Sources report that S&C is sending its offerees... BONSAI TREES!!!

We asked one bonsai tree recipient to speculate on what S&C is trying to say with these gifts:

There's no message with them (other than a "Compliments of Sullivan & Cromwell" card). Bonsai trees live a long time. Perhaps they want us to grow old with the firm?

Or maybe to "bend over" like a bonsai?

Another theory: "[M]aybe it is a test to see if we can keep them alive by the time the summer rolls around."

Interesting. Perhaps the firm can give a special prize to the S&C summer associate with the best bonsai tree at the start of the program?

More about S&C's odd horticultural booty, after the jump.

These gifts, while strange, are being well-received by the recruits:

I'm a law student, not a botanist. But, I think the bonsai tree shows that they care. They also sent really high-end cookies: http://www.elenis.com.
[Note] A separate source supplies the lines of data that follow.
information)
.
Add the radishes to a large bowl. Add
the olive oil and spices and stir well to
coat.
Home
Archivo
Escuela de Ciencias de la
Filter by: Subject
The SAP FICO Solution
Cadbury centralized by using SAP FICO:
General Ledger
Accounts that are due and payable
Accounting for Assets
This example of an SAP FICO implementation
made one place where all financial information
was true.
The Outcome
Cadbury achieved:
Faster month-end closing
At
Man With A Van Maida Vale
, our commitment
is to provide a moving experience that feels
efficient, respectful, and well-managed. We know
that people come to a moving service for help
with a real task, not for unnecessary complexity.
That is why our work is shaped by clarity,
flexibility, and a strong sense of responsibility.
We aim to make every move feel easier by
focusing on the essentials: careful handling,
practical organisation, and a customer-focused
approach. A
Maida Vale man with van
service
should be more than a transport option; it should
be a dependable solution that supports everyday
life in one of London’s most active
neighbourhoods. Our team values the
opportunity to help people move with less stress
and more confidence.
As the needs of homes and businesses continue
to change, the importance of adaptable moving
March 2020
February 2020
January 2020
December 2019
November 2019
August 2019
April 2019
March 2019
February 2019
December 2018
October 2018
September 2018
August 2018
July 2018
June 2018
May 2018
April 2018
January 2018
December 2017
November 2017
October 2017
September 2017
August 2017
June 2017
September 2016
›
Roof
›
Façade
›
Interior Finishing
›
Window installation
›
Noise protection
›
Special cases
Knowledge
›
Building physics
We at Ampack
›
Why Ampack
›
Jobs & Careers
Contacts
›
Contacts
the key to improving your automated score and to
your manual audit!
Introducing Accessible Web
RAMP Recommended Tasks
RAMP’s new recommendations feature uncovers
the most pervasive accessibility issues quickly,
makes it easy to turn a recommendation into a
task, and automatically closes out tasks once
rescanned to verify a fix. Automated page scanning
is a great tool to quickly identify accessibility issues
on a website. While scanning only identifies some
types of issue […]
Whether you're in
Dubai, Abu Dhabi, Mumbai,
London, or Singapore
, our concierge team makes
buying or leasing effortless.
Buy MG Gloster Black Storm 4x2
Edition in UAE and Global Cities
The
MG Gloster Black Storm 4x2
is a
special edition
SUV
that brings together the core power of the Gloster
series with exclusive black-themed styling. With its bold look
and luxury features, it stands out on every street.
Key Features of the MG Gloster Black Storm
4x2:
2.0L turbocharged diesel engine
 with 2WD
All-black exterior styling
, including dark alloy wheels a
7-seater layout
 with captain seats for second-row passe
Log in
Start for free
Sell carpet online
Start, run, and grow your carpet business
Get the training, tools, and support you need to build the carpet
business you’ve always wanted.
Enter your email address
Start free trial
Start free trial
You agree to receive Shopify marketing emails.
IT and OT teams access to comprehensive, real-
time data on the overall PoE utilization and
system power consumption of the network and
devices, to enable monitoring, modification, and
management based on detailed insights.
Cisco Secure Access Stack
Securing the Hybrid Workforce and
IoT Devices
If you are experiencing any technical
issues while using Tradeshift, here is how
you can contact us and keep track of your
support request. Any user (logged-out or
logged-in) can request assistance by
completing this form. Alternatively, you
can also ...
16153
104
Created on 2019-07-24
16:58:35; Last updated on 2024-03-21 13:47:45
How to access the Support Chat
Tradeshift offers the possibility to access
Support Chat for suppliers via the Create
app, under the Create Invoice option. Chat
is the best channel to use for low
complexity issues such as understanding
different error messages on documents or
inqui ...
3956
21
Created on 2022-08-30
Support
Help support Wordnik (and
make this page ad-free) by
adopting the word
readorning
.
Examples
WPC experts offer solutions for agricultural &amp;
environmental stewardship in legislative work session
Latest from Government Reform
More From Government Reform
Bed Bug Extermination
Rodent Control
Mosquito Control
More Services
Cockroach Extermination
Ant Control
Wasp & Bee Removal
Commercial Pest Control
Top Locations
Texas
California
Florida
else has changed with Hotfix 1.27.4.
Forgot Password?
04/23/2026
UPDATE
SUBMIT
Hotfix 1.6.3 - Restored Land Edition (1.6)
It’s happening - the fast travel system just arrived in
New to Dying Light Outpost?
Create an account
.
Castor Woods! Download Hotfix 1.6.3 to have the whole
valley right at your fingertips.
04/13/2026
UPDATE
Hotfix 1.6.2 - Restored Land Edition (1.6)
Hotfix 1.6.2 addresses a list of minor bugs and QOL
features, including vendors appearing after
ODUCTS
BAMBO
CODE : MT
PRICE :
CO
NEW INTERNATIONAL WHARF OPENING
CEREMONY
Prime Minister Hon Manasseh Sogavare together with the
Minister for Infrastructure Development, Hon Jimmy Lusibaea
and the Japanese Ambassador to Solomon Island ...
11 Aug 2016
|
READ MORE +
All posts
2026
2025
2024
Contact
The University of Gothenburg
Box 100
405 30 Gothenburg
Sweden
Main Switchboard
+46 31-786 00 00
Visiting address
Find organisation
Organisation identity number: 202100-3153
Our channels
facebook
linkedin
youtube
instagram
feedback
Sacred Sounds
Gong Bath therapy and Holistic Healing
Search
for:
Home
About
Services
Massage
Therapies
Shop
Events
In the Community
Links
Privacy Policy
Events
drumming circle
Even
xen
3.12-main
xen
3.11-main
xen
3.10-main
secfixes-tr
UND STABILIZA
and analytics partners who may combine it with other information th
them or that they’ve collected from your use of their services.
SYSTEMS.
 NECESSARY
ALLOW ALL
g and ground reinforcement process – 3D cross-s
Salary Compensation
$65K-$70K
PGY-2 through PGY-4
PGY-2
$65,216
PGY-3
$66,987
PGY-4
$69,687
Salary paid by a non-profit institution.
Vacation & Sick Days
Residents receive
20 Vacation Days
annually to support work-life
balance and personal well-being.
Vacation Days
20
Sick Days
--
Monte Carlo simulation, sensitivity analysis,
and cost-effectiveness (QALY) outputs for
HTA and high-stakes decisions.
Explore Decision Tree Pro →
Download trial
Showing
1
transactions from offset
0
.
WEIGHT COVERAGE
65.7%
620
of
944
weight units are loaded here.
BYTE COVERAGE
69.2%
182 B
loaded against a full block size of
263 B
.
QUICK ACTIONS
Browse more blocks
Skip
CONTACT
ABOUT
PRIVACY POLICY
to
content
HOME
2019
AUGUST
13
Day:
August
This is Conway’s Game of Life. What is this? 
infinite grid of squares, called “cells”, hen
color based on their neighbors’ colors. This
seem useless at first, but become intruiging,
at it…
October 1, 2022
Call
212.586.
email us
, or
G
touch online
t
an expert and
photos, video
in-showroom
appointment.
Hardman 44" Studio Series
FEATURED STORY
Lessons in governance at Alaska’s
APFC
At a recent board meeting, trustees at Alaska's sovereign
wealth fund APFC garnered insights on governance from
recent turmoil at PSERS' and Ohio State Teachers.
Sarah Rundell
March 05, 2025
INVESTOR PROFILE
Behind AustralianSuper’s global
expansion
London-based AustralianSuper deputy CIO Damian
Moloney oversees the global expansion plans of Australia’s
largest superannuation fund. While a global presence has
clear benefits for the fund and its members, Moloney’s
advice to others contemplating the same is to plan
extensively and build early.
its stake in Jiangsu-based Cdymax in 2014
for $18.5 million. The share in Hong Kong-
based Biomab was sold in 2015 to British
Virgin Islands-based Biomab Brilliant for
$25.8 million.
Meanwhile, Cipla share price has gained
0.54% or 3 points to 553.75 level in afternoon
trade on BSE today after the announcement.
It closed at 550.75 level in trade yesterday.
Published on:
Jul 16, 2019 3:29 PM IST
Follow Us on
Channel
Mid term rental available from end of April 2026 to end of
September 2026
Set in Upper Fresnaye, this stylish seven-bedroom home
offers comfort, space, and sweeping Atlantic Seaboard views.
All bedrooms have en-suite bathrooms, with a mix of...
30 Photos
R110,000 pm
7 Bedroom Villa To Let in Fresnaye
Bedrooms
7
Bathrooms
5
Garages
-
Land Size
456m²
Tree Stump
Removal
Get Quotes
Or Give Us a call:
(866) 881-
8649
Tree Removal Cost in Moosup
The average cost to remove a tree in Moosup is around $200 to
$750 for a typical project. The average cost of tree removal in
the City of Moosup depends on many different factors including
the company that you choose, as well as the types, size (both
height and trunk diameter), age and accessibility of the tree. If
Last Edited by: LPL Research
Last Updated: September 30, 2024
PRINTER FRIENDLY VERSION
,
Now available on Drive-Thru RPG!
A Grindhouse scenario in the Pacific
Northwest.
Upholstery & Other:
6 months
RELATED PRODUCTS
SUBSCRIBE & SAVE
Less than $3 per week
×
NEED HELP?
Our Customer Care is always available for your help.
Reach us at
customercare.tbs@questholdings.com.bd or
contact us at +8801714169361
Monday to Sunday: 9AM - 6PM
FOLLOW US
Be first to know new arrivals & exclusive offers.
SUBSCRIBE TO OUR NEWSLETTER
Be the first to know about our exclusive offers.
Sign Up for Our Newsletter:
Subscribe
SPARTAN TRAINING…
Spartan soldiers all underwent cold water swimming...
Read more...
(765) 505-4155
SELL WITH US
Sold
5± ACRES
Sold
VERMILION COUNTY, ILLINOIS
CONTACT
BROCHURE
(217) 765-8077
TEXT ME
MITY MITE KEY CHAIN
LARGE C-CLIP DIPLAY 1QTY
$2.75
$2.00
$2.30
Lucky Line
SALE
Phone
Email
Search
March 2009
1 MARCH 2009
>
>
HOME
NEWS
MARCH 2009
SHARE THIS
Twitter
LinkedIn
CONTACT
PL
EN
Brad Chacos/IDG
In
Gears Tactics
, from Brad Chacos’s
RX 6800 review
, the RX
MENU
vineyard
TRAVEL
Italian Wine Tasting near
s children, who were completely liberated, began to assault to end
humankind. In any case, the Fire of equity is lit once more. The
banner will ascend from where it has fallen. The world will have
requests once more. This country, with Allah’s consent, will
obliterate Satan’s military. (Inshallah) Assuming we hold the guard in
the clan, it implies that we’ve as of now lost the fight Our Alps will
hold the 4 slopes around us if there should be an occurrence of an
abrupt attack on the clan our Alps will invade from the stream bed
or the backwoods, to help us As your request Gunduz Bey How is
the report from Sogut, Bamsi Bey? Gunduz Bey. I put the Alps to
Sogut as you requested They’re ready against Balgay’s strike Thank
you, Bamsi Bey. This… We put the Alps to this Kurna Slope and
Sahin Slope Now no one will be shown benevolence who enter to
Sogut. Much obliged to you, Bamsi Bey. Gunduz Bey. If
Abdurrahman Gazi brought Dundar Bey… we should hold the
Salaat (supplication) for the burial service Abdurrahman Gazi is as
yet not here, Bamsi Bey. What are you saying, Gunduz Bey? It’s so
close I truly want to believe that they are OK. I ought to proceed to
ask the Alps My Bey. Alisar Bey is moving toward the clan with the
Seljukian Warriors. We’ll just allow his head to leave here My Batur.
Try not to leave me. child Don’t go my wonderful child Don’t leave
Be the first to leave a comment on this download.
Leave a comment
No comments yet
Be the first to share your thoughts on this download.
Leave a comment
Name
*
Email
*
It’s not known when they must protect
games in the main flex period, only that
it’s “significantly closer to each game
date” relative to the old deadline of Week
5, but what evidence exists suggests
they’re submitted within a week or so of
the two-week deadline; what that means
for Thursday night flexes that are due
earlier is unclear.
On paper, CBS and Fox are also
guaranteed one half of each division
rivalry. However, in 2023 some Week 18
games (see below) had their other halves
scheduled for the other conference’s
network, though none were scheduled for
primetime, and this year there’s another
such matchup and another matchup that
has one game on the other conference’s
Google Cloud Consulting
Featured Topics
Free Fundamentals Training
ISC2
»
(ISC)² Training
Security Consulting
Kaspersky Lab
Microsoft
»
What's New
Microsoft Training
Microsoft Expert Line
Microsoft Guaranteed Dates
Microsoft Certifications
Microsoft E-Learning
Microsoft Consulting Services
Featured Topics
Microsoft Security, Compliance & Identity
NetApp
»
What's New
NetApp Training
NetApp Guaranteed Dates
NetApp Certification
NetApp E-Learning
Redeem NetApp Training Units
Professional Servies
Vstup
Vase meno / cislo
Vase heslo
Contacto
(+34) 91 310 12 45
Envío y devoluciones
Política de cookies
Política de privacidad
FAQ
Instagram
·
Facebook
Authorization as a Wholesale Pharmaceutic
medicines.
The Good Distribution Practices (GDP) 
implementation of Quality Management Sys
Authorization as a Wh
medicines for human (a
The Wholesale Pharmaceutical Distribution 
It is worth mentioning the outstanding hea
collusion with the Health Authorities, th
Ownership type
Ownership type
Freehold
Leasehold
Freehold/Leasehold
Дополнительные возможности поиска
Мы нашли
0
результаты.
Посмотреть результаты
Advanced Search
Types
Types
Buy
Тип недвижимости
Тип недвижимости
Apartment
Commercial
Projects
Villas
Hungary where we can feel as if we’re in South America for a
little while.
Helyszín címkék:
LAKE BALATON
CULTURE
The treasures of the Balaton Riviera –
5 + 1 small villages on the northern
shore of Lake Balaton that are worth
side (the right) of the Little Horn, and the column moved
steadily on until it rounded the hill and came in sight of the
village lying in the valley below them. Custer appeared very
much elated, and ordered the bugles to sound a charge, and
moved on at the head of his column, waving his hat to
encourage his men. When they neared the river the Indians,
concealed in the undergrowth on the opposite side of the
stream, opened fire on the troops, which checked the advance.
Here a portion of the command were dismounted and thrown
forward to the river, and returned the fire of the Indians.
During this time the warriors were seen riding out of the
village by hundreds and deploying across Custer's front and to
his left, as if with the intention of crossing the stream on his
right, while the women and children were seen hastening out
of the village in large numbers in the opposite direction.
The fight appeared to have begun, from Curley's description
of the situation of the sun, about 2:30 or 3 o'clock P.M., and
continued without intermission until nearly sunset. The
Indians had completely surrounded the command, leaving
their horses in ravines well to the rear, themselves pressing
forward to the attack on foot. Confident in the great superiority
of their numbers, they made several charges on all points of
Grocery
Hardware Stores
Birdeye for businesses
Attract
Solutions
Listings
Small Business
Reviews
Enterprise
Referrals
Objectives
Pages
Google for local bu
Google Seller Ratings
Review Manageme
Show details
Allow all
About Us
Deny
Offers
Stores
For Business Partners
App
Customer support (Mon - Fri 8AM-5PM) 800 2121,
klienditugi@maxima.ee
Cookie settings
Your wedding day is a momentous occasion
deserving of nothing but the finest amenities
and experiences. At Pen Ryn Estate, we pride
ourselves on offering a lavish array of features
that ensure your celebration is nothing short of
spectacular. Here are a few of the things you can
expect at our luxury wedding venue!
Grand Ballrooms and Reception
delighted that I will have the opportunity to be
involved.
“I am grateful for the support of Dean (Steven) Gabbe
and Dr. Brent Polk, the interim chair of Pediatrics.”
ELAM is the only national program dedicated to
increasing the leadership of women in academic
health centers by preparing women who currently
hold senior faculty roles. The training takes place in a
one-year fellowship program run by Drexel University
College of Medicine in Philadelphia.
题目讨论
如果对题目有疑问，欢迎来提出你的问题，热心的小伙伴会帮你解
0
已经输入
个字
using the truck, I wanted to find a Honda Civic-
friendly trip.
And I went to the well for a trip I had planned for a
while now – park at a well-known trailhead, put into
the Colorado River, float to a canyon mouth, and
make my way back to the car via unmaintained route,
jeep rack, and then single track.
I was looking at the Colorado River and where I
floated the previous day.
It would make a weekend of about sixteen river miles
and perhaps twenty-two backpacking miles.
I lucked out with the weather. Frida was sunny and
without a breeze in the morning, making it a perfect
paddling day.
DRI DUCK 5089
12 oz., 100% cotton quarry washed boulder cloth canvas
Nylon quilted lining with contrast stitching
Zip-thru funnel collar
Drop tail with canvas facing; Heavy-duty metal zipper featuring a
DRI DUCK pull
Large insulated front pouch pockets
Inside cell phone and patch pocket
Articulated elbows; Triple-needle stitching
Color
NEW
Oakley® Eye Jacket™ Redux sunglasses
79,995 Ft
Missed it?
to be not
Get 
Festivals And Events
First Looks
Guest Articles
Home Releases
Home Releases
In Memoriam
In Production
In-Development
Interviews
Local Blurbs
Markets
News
Regardless, it IS Sullivan, and it's hard not to accept an offer there.

From another bonsai recipient:

[A] little background: the head of recruiting at S&C is Patty Morrissy (previously head of recruiting at Paul Weiss)... She is *not* your typical young, chipper, pretty recruiting lady. She's smart, hyper-professional, well-spoken, etc. Very much worthy of marketing the S&C brand.

This all shows during the recruiting process: she reserves the best restaurants, provides stacks of S&C umbrellas at winter receptions (versus the chip-clips Kirkland gives you and the reams of advertisements you get at Cravath), gives callback interviewees magnetically-sealed information packets with notepads personalized with the interviewee's name, etc. A miniaturized tree waiting for us when we got home fits her style. (Remember, S&C gives its offers in person at the end of your final interview during the callback.)

So the purpose was to continue Patti's tradition of high brow recruiting (no firm-branded keychains here), and yes it makes me more comfortable about the types of perks we'll see at the firm.

Like Kiehl's products for gay associates. Good stuff!

P.S. Advice to S&C's media relations people: to ensure favorable coverage in the Wall Street Journal, send a bonsai tree to reporter Nathan Koppel. He's really into bonsai trees. See here.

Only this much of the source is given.